There is an upcoming project that I am working on that is perfect for a Trinket. It will be on my desk, connected to an AC adapter and a few remote components such as LEDs and buttons. I am not comfortable with having a bare Trinket just dangling and sliding around the desk. A full enclosure feels like overkill. I thought I would, instead, go with a mounting plate. The Trinket and power jack can mount directly to the plate; the wires and connections can zip-tie to the plate as a strain-relief.
I took a few measurements and set about to designing a 3D model to print.

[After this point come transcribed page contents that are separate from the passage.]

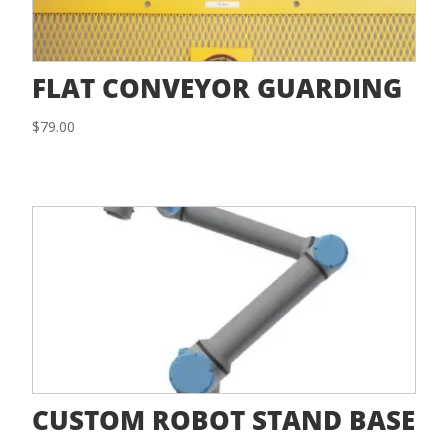
FLAT CONVEYOR GUARDING
$
79.00
CUSTOM ROBOT STAND BASE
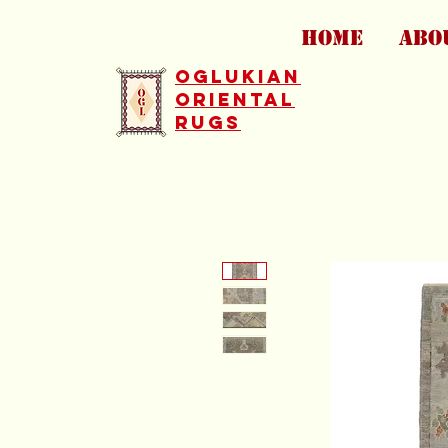
HOME
ABO
Oglukian
Oriental
Rugs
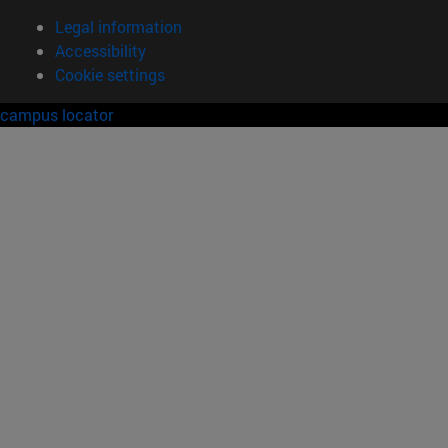
Legal information
Accessibility
Cookie settings
campus locator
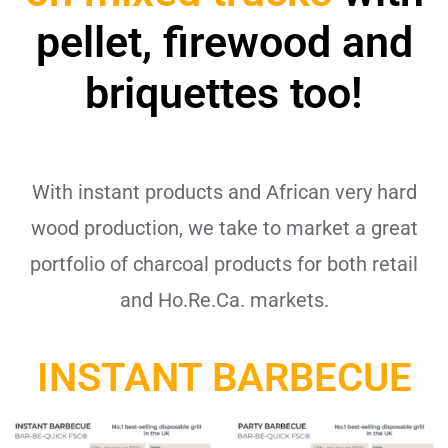
pellet, firewood and
briquettes too!
With instant products and African very hard
wood production, we take to market a great
portfolio of charcoal products for both retail
and Ho.Re.Ca. markets.
INSTANT BARBECUE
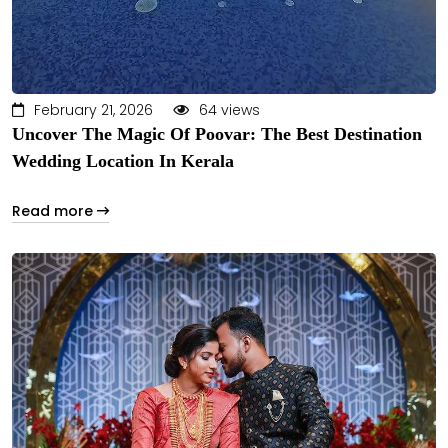
February 21, 2026
64 views
Uncover The Magic Of Poovar: The Best Destination
Wedding Location In Kerala
Read more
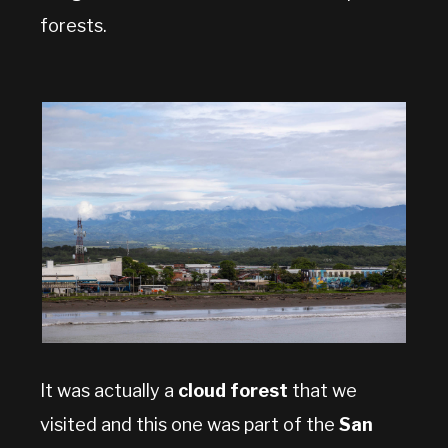
forests.
It was actually a
cloud forest
that we
visited and this one was part of the
San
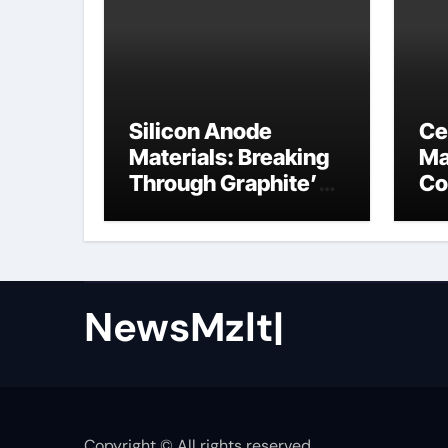
Silicon Anode
Ce
Materials: Breaking
Ma
Through Graphite’s
Co
Ceiling Nano cobalt
ce
oxide lithium
NewsMzlt|
Copyright © All rights reserved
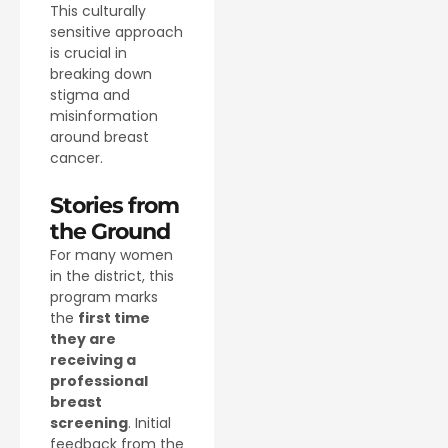
This culturally
sensitive approach
is crucial in
breaking down
stigma and
misinformation
around breast
cancer.
Stories from
the Ground
For many women
in the district, this
program marks
the
first time
they are
receiving a
professional
breast
screening
. Initial
feedback from the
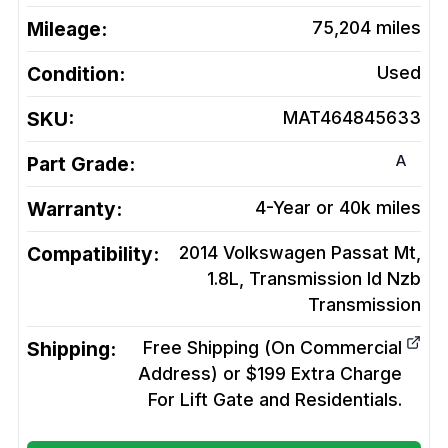
Mileage:
75,204
miles
Condition:
Used
SKU:
MAT464845633
A
Part Grade:
Warranty:
4-Year or 40k miles
Compatibility:
2014 Volkswagen Passat Mt,
1.8L, Transmission Id Nzb
Transmission
Shipping:
Free Shipping (On Commercial
Address) or $199 Extra Charge
For Lift Gate and Residentials.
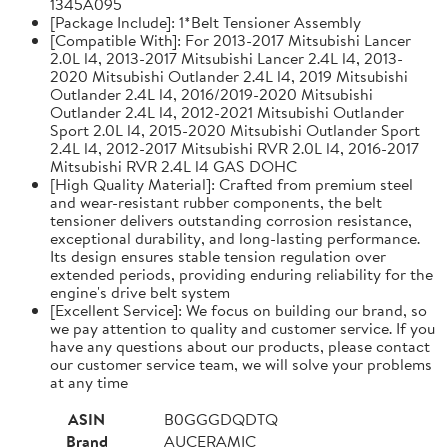
1345A095
[Package Include]: 1*Belt Tensioner Assembly
[Compatible With]: For 2013-2017 Mitsubishi Lancer
2.0L l4, 2013-2017 Mitsubishi Lancer 2.4L l4, 2013-
2020 Mitsubishi Outlander 2.4L l4, 2019 Mitsubishi
Outlander 2.4L l4, 2016/2019-2020 Mitsubishi
Outlander 2.4L l4, 2012-2021 Mitsubishi Outlander
Sport 2.0L l4, 2015-2020 Mitsubishi Outlander Sport
2.4L l4, 2012-2017 Mitsubishi RVR 2.0L l4, 2016-2017
Mitsubishi RVR 2.4L l4 GAS DOHC
[High Quality Material]: Crafted from premium steel
and wear-resistant rubber components, the belt
tensioner delivers outstanding corrosion resistance,
exceptional durability, and long-lasting performance.
Its design ensures stable tension regulation over
extended periods, providing enduring reliability for the
engine's drive belt system
[Excellent Service]: We focus on building our brand, so
we pay attention to quality and customer service. If you
have any questions about our products, please contact
our customer service team, we will solve your problems
at any time
ASIN
B0GGGDQDTQ
Brand
AUCERAMIC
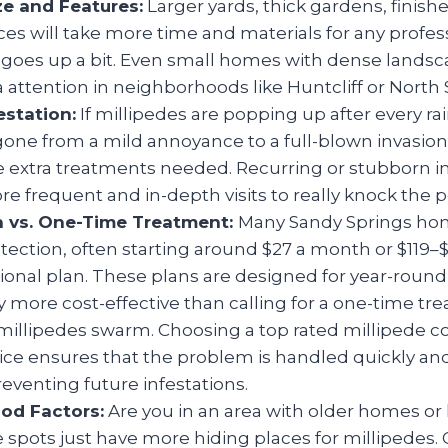
ze and Features:
Larger yards, thick gardens, finis
ces will take more time and materials for any profess
t goes up a bit. Even small homes with dense lands
a attention in neighborhoods like Huntcliff or North 
estation:
If millipedes are popping up after every rai
 gone from a mild annoyance to a full-blown invasion
he extra treatments needed. Recurring or stubborn i
 frequent and in-depth visits to really knock the p
n vs. One-Time Treatment:
Many Sandy Springs ho
ection, often starting around $27 a month or $119–
sional plan. These plans are designed for year-roun
y more cost-effective than calling for a one-time tr
millipedes swarm. Choosing a top rated millipede c
ice ensures that the problem is handled quickly and 
reventing future infestations.
od Factors:
Are you in an area with older homes or
spots just have more hiding places for millipedes. 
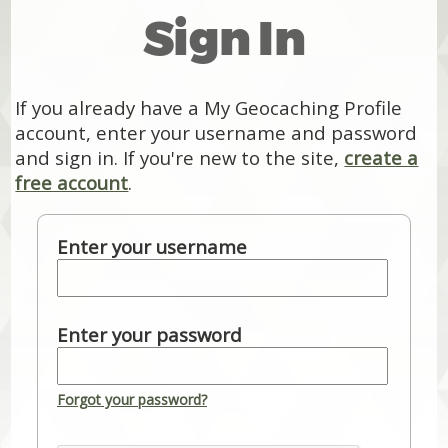
Sign In
If you already have a My Geocaching Profile
account, enter your username and password
and sign in. If you're new to the site,
create a
free account
.
Enter your username
Enter your password
Forgot your password?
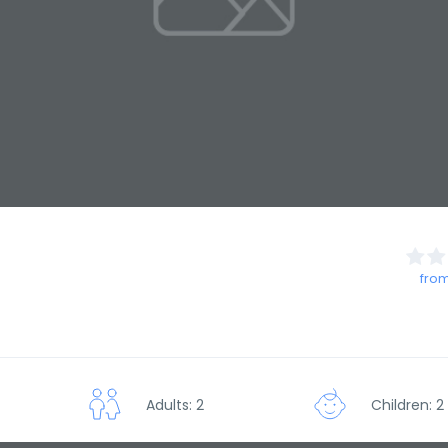
from
Adults: 2
Children: 2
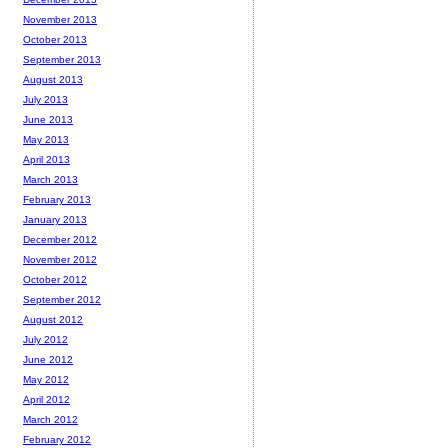
November 2013
October 2013
September 2013
August 2013
July 2013
June 2013
May 2013
April 2013
March 2013
February 2013
January 2013
December 2012
November 2012
October 2012
September 2012
August 2012
July 2012
June 2012
May 2012
April 2012
March 2012
February 2012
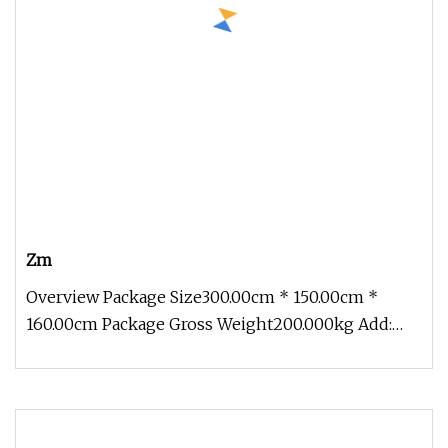
Zm
Overview Package Size300.00cm * 150.00cm *
160.00cm Package Gross Weight200.000kg Add:
Block 2, Kechuang 2nd Road, High-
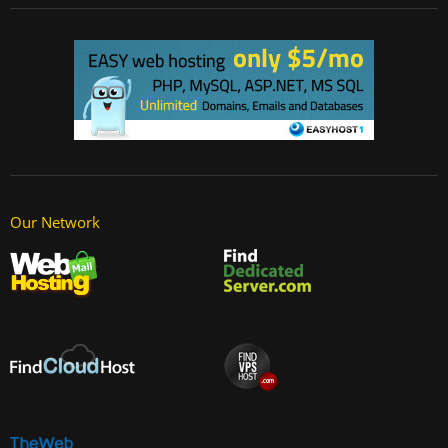
Our Network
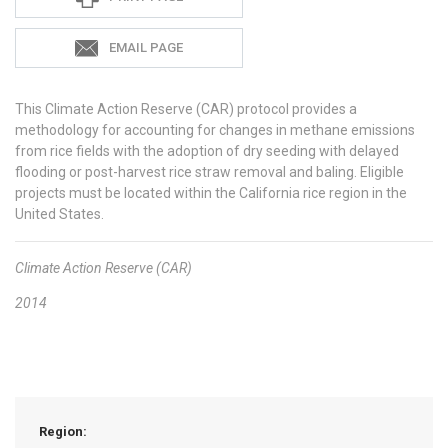
EMAIL PAGE
This Climate Action Reserve (CAR) protocol provides a
methodology for accounting for changes in methane emissions
from rice fields with the adoption of dry seeding with delayed
flooding or post-harvest rice straw removal and baling. Eligible
projects must be located within the California rice region in the
United States.
Climate Action Reserve (CAR)
2014
Region:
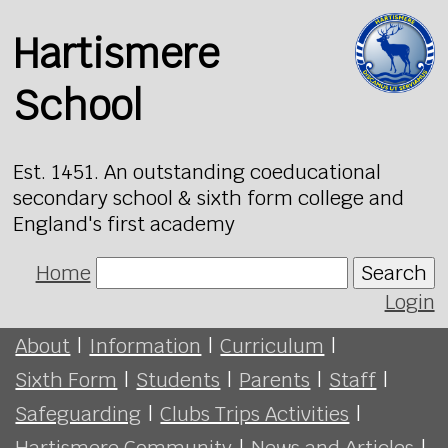
Hartismere
School
Est. 1451. An outstanding coeducational
secondary school & sixth form college and
England's first academy
Home
Search
Login
About
|
Information
|
Curriculum
|
Sixth Form
|
Students
|
Parents
|
Staff
|
Safeguarding
|
Clubs Trips Activities
|
Hartismere Community
|
News and Articles
|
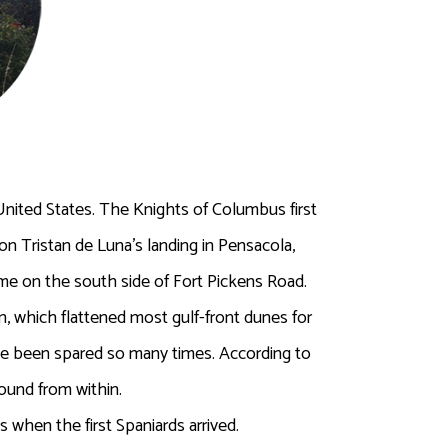
nited States. The Knights of Columbus first
on Tristan de Luna’s landing in Pensacola,
ome on the south side of Fort Pickens Road.
, which flattened most gulf-front dunes for
have been spared so many times. According to
ound from within.
when the first Spaniards arrived.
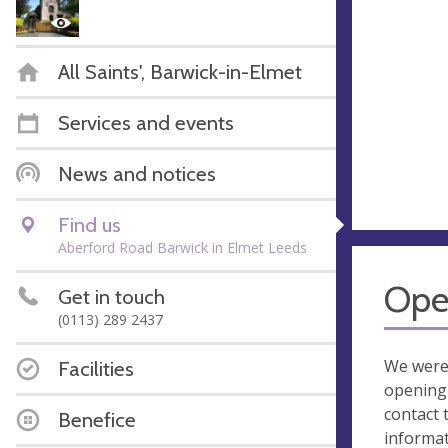
All Saints', Barwick-in-Elmet
Services and events
News and notices
Find us
Aberford Road Barwick in Elmet Leeds
Ope
Get in touch
(0113) 289 2437
We were
Facilities
opening 
contact 
Benefice
informa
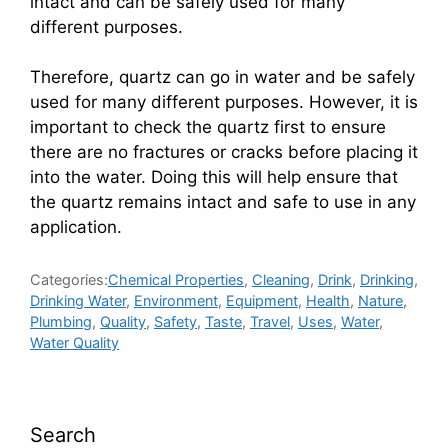
intact and can be safely used for many
different purposes.
Therefore, quartz can go in water and be safely
used for many different purposes. However, it is
important to check the quartz first to ensure
there are no fractures or cracks before placing it
into the water. Doing this will help ensure that
the quartz remains intact and safe to use in any
application.
Categories:
Chemical Properties
,
Cleaning
,
Drink
,
Drinking
,
Drinking Water
,
Environment
,
Equipment
,
Health
,
Nature
,
Plumbing
,
Quality
,
Safety
,
Taste
,
Travel
,
Uses
,
Water
,
Water Quality
Search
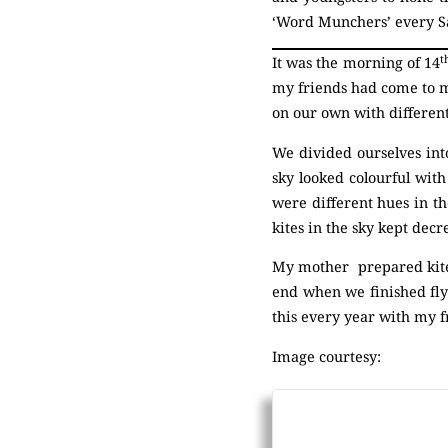
‘Word Munchers’ every S
t
It was the morning of 14
my friends had come to m
on our own with different
We divided ourselves int
sky looked colourful with
were different hues in th
kites in the sky kept dec
My mother prepared kite 
end when we finished flyi
this every year with my f
Image courtesy:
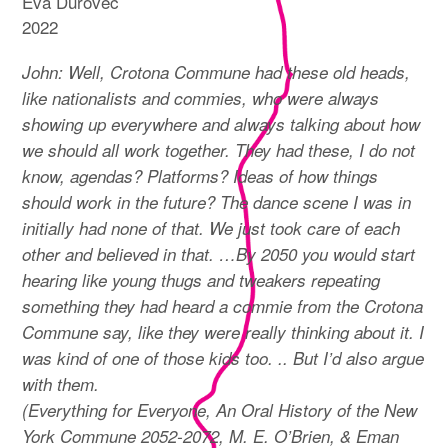
Eva Ďurovec
2022
John: Well, Crotona Commune had these old heads,
like nationalists and commies, who were always
showing up everywhere and always talking about how
we should all work together. They had these, I do not
know, agendas? Platforms? Ideas of how things
should work in the future? The dance scene I was in
initially had none of that. We just took care of each
other and believed in that. …By 2050 you would start
hearing like young thugs and tweakers repeating
something they had heard a commie from the Crotona
Commune say, like they were really thinking about it. I
was kind of one of those kids too. .. But I’d also argue
with them.
(Everything for Everyone, An Oral History of the New
York Commune 2052-2072, M. E. O’Brien, & Eman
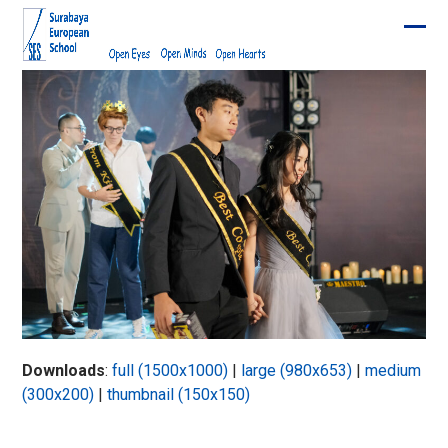
Skip
to
Ope
Clos
content
mobi
mobi
men
men
Downloads
:
full (1500x1000)
|
large (980x653)
|
medium
(300x200)
|
thumbnail (150x150)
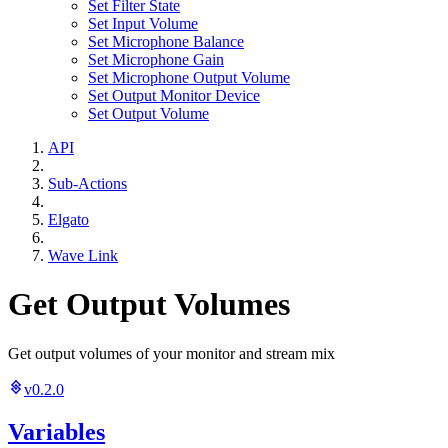
Set Filter State
Set Input Volume
Set Microphone Balance
Set Microphone Gain
Set Microphone Output Volume
Set Output Monitor Device
Set Output Volume
API
Sub-Actions
Elgato
Wave Link
Get Output Volumes
Get output volumes of your monitor and stream mix
v0.2.0
Variables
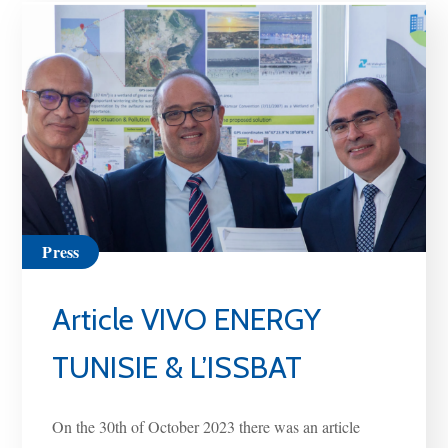
Press
Article VIVO ENERGY
TUNISIE & L’ISSBAT
On the 30th of October 2023 there was an article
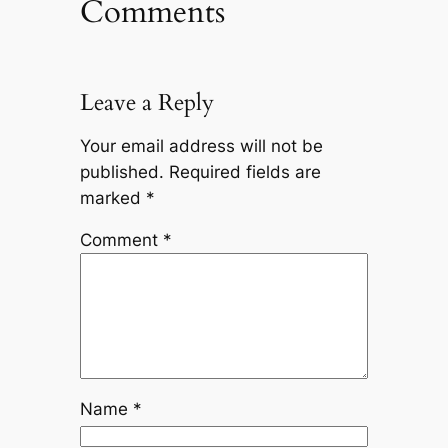
Comments
Leave a Reply
Your email address will not be
published.
Required fields are
marked
*
Comment
*
Name
*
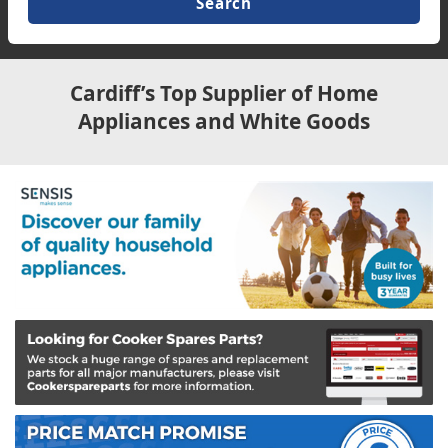
TV & Entertainment
Floorcare
Cardiff’s Top Supplier of Home
Appliances and White Goods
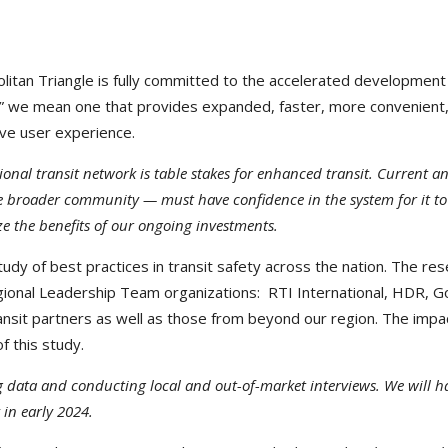
itan Triangle is fully committed to the accelerated development
d” we mean one that provides expanded, faster, more convenient
tive user experience.
onal transit network is table stakes for enhanced transit. Current a
e broader community — must have confidence in the system for it to
ze the benefits of our ongoing investments.
udy of best practices in transit safety across the nation. The re
 Regional Leadership Team organizations: RTI International, HDR, G
ransit partners as well as those from beyond our region. The impa
f this study.
data and conducting local and out-of-market interviews. We will h
 in early 2024.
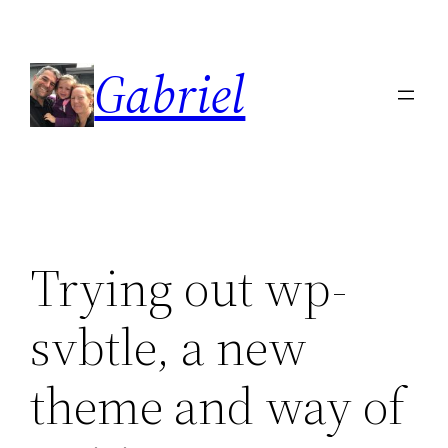
Skip
to
Gabriel
content
Trying out wp-
svbtle, a new
theme and way of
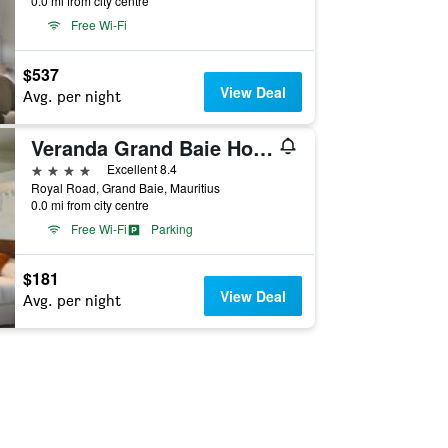
0.0 mi from city centre
Free Wi-Fi
$537
View Deal
Avg. per night
Veranda Grand Baie Hotel & Spa
4 stars
Excellent 8.4
Royal Road, Grand Baie, Mauritius
0.0 mi from city centre
Free Wi-Fi
Parking
$181
View Deal
Avg. per night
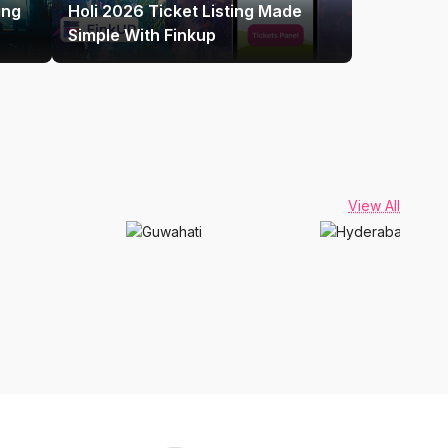
ing
Holi 2026 Ticket Listing Made
Simple With Finkup
View All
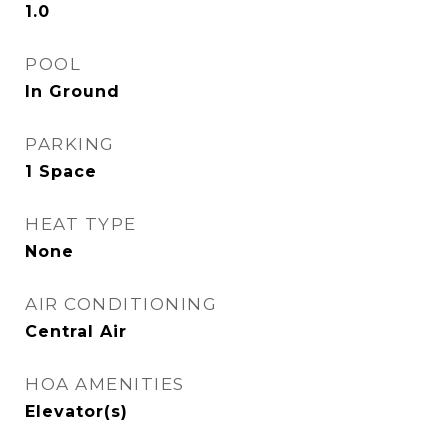
1.0
POOL
In Ground
PARKING
1 Space
HEAT TYPE
None
AIR CONDITIONING
Central Air
HOA AMENITIES
Elevator(s)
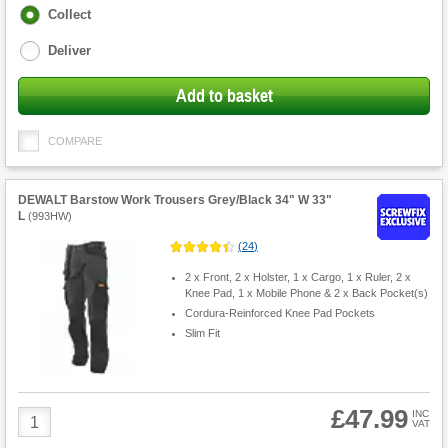
Fulfilment
Collect
options
Deliver
Add to basket
COMPARE
DEWALT Barstow Work Trousers Grey/Black 34" W 33"
L
(
993HW
)
(
24
)
2 x Front, 2 x Holster, 1 x Cargo, 1 x Ruler, 2 x
Knee Pad, 1 x Mobile Phone & 2 x Back Pocket(s)
Cordura-Reinforced Knee Pad Pockets
Slim Fit
£47.99
Product
INC
VAT
Quantity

I ended up with the following design, which I’m calling the Trinket Platter. The Trinket connects to the base with M2 screws. The DC power jack panel-mounts to the vertical surface. You can zip-tie wires to oval hole. Because the 90-degree angle between the two surfaces is a stress point, I designed that corner with its own form of strain relief. The outside edges have quarter-circles. The inside corner edge is rounded, not sharp.
After printing and initial test mounting, I ended up with this:
The 3D file, the OpenSCAD source file, and more detailed instructions can be found on the trinket-platter GitHub page. You’ll see more of this little guy in the coming month.
Update: Apparently I only set up the GitHub project page without also uploading the STL to Thingiverse when I published this article. You can now find it on Thingiverse.